DISCLAIMER: The information found on this blog is merely a suggestion for a healthy diet and healthier way of living. It is by no means a replacement for physician's recommendations and/or specific instructions provided to you by your physician. The authors of this blog will not be held accountable for your choices.

Wednesday, December 22, 2010

Time is Almost Up!!

As I head into the last week and a half of my 90 day challenge, I feel a little saddened that I will probably not make my mark, but encouraged that I have been able to reach my halfway mark AND maintain that during the ROUGHEST holiday season of the year as far as dieting goes. :)
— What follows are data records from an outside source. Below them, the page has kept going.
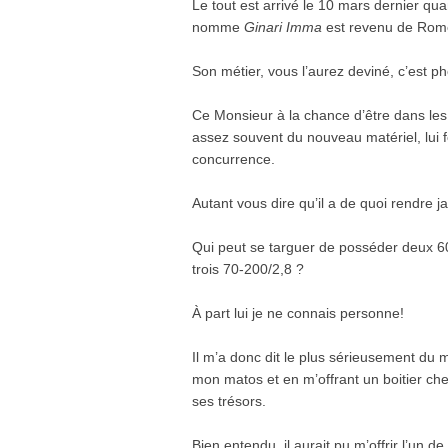
Le tout est arrivé le 10 mars dernier qua
nomme
Ginari Imma
est revenu de Rome o
Son métier, vous l’aurez deviné, c’est p
Ce Monsieur à la chance d’être dans le
assez souvent du nouveau matériel, lui fo
concurrence.
Autant vous dire qu’il a de quoi rendre 
Qui peut se targuer de posséder deux 60
trois 70-200/2,8 ?
À part lui je ne connais personne!
Il m’a donc dit le plus sérieusement du
mon matos et en m’offrant un boitier che
ses trésors.
Bien entendu, il aurait pu m’offrir l’un de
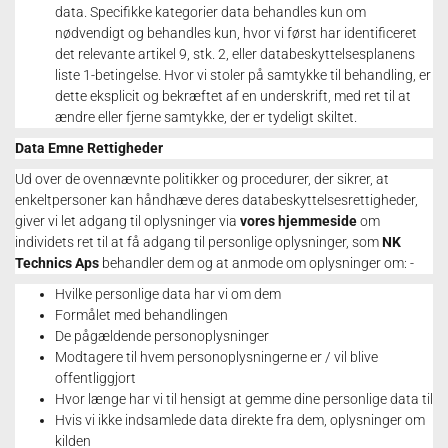
data.
Specifikke kategorier data behandles kun om
nødvendigt og behandles kun, hvor vi først har identificeret
det relevante artikel 9, stk. 2, eller databeskyttelsesplanens
liste 1-betingelse.
Hvor vi stoler på samtykke til behandling, er
dette eksplicit og bekræftet af en underskrift, med ret til at
ændre eller fjerne samtykke, der er tydeligt skiltet.
Data Emne Rettigheder
Ud over de ovennævnte politikker og procedurer, der sikrer, at
enkeltpersoner kan håndhæve deres databeskyttelsesrettigheder,
giver vi let adgang til oplysninger via
vores hjemmeside
om
individets ret til at få adgang til personlige oplysninger, som
NK
Technics Aps
behandler dem og at anmode om oplysninger om: -
Hvilke personlige data har vi om dem
Formålet med behandlingen
De pågældende personoplysninger
Modtagere til hvem personoplysningerne er / vil blive
offentliggjort
Hvor længe har vi til hensigt at gemme dine personlige data til
Hvis vi ikke indsamlede data direkte fra dem, oplysninger om
kilden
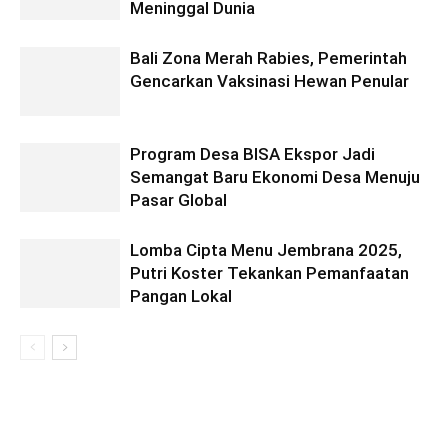
Meninggal Dunia
Bali Zona Merah Rabies, Pemerintah
Gencarkan Vaksinasi Hewan Penular
Program Desa BISA Ekspor Jadi
Semangat Baru Ekonomi Desa Menuju
Pasar Global
Lomba Cipta Menu Jembrana 2025,
Putri Koster Tekankan Pemanfaatan
Pangan Lokal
With that being said, I know that I have relaxed on my exercise, and I have not been eating the best 100% of the time. With pure craziness surrounding me, I have skipped meals, or taken little nibbles of treats and goodies here and there to hold me over until the big meal at the end of my day. It is surprising that I have been able to keep anything off with schedules like that!

I fully own up to my mistakes, but am pretty pleased at the effort and success of keeping off the weight that was lost prior to the biggies (i.e., Thanksgiving and Christmas!). Afterall, at one point, when all is said and done, maintenance is key. I did decide, about mid-November, to switch from drinking protein shakes as meals to eating three meals and drinking half a protein shake once or twice a day for snacks instead. This way, my protein still stays in tact, but I can feel human and actually eat meals as opposed to drinking them. Drinking a meal always seemed like cheating to me, but it's a great jumpstart to get the ball rolling and help feed your motivation. AS LONG AS IT'S DONE CORRECTLY!!

So here has been a typical day's meals for me since the switch.

Breakfast: Cinnamon Raisin Bagel with Cream Cheese (or butter, I alternate) and 8 oz. glass of V-8 Fusion.

Morning Snack: String Cheese, Applesauce, Handful of Nuts, or half a protein shake.

Lunch: Fish and chips (all baked, nothing fried!)

Afternoon Snack: Same as above.

Dinner: Chef Salad, Taco Salad, Baked Chicken with Rice and Steamed Veggies, or Pork Chops with Homemade Cornbread Stuffing (that way there's no High Fructose Corn Syrup!) and Green Beans.

I always baked meats, and usually, my meat is cooked in my George Foreman grill. Veggies are steamed and in the last 5 minutes of steaming, I add one tablespoon of butter to the veggies, mix it around and then let it finish steaming. This way, there is great butter flavor, but without the greasy taste when you eat the veggies. I have been incorporating a LOT more veggies into the mix, and I am finding new ways to eat the things that I love and have loved all my life. There is a healthy way to make MANY things. You just have to have the desire.